From "the Good Goodies" by Stan and Floss Dworkin

"Yes: james, jelies, preserves, marmalades and conserves, all can be made successfully with honey and fruit, and nothing else."

"No additional pectin is added. Not that there's anything wrong with pectin--many fruites ahve pectin in them naturally. Apples, cranberries, beach plums, and other fruites have it. There is even a commercial pectin made from apples. You can also buy commercial jellers whose lables read like chemical soups. But the point is that you just don't need them. Our james and jellies thicken on their own, whiout help. Some from their own pectin, some from the thickening of the cooked honey."

"Warning: Honey scorches, so it must be cooked over a flame just high enough to simmer it. These recipes call for low flames, and that means simmering low. This slows the cooking, but it ensures you against scorching, and keeps the color of the finished jam close to the color of the fresh fruit"

"Cranberry Jelly: 1 pound cranberries 1 cup honey." 

"Put the cranberries in a pot with just enough water to cover. Bring to a boil and continue to boil, covered (the cranberries pop), for 5 minutes. Remove from the heat, drain off the cranberry water. (you can reserve it for a cranberry ****tail), and press the berries with a slotted spoon to remove more water. Add the honey to the jar and stir thoroughly until the honey is completely distributed. Place in the refeigerator to cool and set. No further jelling aid is needed. Serve as a jelly or as a cranberry sauce."

"Plum Jam: 1 pound fresh plums 5/8 cup honey 1/4 teaspoon cinnamon."

"Put plums into a large pot. Add honey and stir. Simmer, uncovered, about 40 minutes over a very low heat, stirring often. During the last few minutes of cooking, add the cinnamon."

It's a great book with lots of honey recipes and many more jam and marmalade recipes.
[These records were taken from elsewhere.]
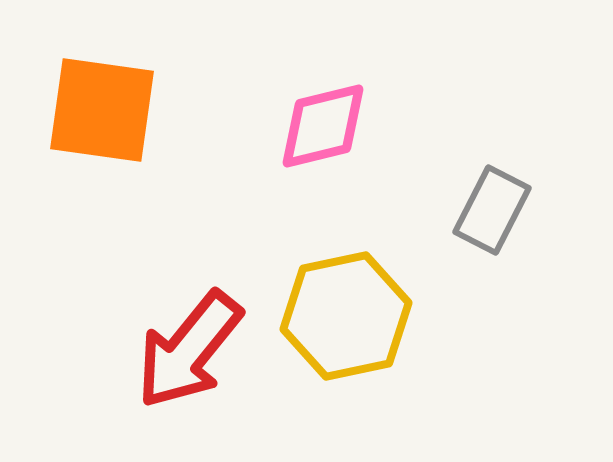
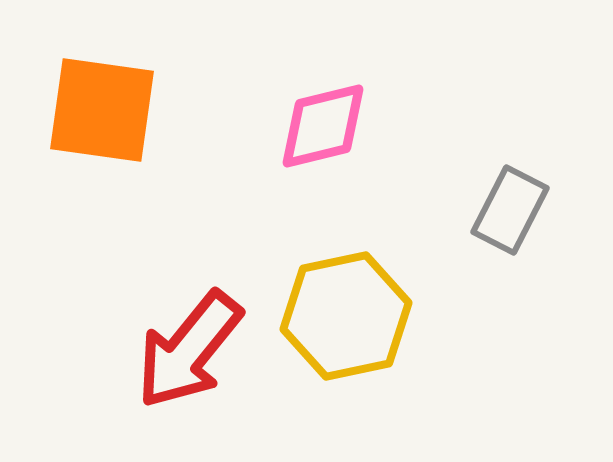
gray rectangle: moved 18 px right
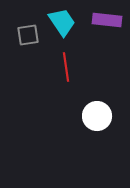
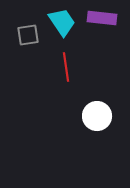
purple rectangle: moved 5 px left, 2 px up
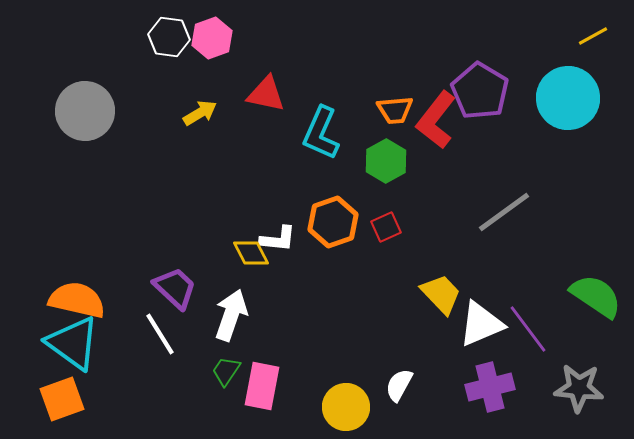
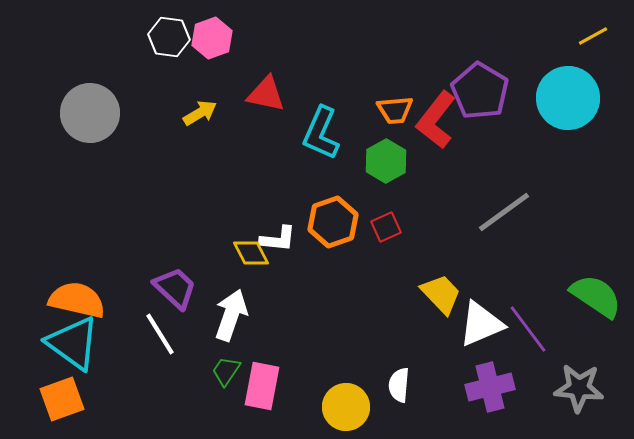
gray circle: moved 5 px right, 2 px down
white semicircle: rotated 24 degrees counterclockwise
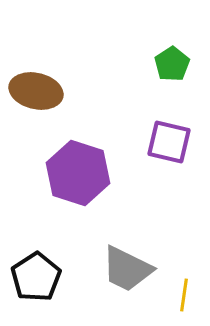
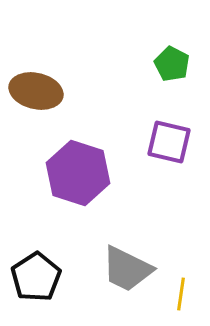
green pentagon: rotated 12 degrees counterclockwise
yellow line: moved 3 px left, 1 px up
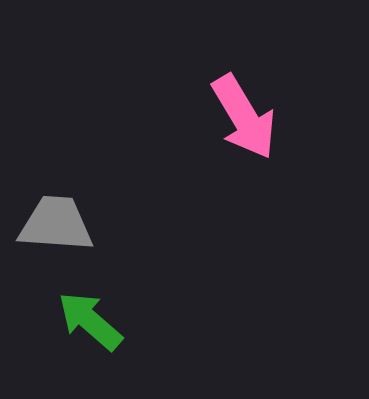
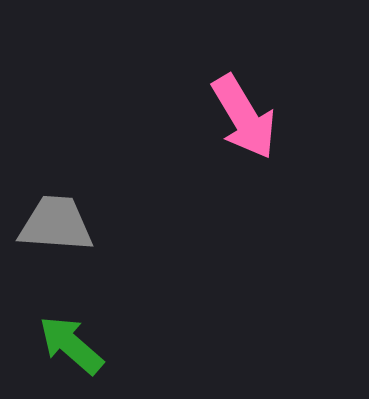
green arrow: moved 19 px left, 24 px down
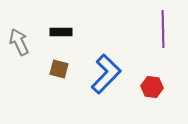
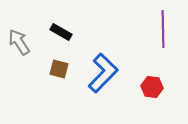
black rectangle: rotated 30 degrees clockwise
gray arrow: rotated 8 degrees counterclockwise
blue L-shape: moved 3 px left, 1 px up
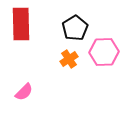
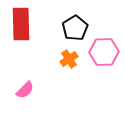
pink semicircle: moved 1 px right, 2 px up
Virtually ALL of the jelly and jam recipes are just fruit and honey.


----------



## pennstatepitt (Mar 13, 2006)

Thanks a lot. I'll have to take a look and try it.


----------



## beaglady (Jun 15, 2004)

Pomona's Universal Pectin gives directions for making jelly/jam from jsut about any fruit, using honey. You can buy this pectin at health food stores.


----------